I drank some coffee and took a doughnut from the box on Connie’s desk. “So we need to raise money.”

“It’s up to a million two.”

“Chopper is a pretty high-bond. The toilet paper guy isn’t worth much, but he might be easy to capture.”

“Butch Goodey is worth something,” Connie said. “I thought he skipped to Mexico.”

“I heard he got back last week, and he’s working at the meatpacking plant.”

Butch Goodey is 6′6″ tall and weighs about three hundred pounds. He’s wanted for exposing himself to thirteen women over a period of two days. He said they were lucky to get to see Mr. Magic, and he blamed it on a sex-enhancement drug that gave him a thirty-two-hour erection. The judge who set Goodey’s bond asked for the name of the drug, wrote it on a piece of paper, and slipped the paper into his pocket.

“I’ll put Goodey at the head of the list,” I said.

Lula swung into the office. “At the head of what list?”

“The catch ’em list,” I told her. “We need to make money today.”

“So we’re going after Butch Goodey? I thought he was in Mexico.”

“He’s back. He’s working at the meatpacking plant.”

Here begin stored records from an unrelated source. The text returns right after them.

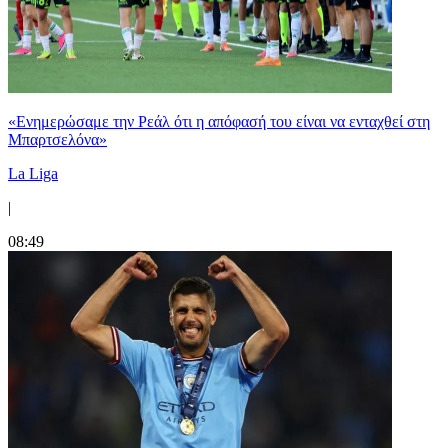
«Ενημερώσαμε την Ρεάλ ότι η απόφασή του είναι να ενταχθεί στη
Μπαρτσελόνα»
La Liga
|
08:49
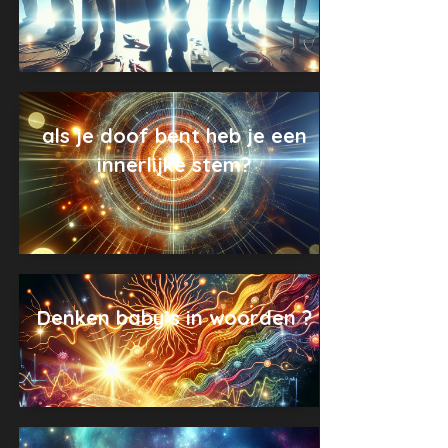
als je doof bent heb je een
innerlijke stem?
Denken baby’s in woorden ?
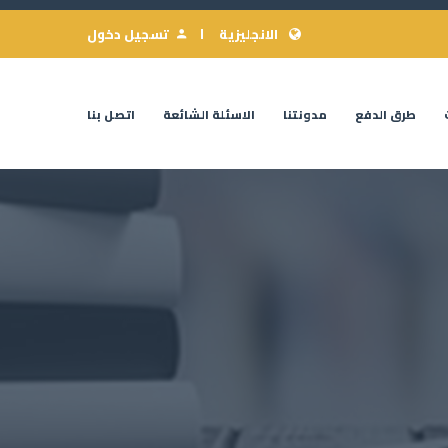
الانجليزية
تسجيل دخول
طرق الدفع
مدونتنا
الاسئلة الشائعة
اتصل بنا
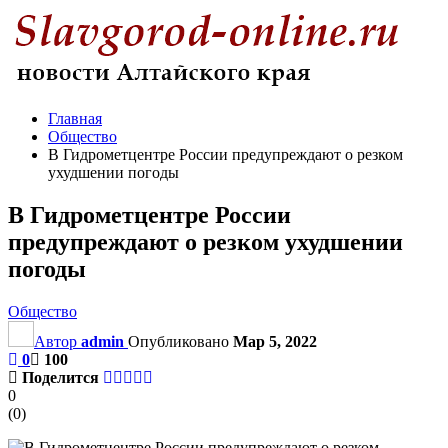
Главная
Общество
В Гидрометцентре России предупреждают о резком
ухудшении погоды
В Гидрометцентре России
предупреждают о резком ухудшении
погоды
Общество
Автор
admin
Опубликовано
Мар 5, 2022
0
100
Поделится
0
(
0
)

“I hate that place,” Lula said. “It gives me the creeps. You drive by with your windows open, and you can hear cows mooing. You’re only supposed to hear stuff like that on a farm. I mean, what the heck’s the world coming to when you can hear cows mooing in Trenton? And who the heck would work at a meatpacking plant anyway?”

“Butch Goodey,” I said.

The meatpacking plant was down by the river, south of town, on the edge of a residential area that was blue-collar or no-collar. It took up half a block, with some of that space devoted to holding pens, where the cattle went in, and some to loading docks, where the hamburger meat came out.

At nine-thirty in the morning, the plant was in full swing. It was going to be a glorious, sunny, warm day and the area around the plant smelled faintly of cow.

“You know what this makes me think about?” Lula said, jumping down from the Jeep, standing in the parking lot. “It makes me think I could use a new leather handbag. If we get done early today, we should go to the mall.”

I didn’t think we were going to get done early. I expected this was going to be a very long day. It was Thursday, and there was no way we could get all of the money by bringing in a few skips. If we didn’t come up with over a million dollars by tomorrow, Grandma Plum and Aunt Mim were going to be wearing black.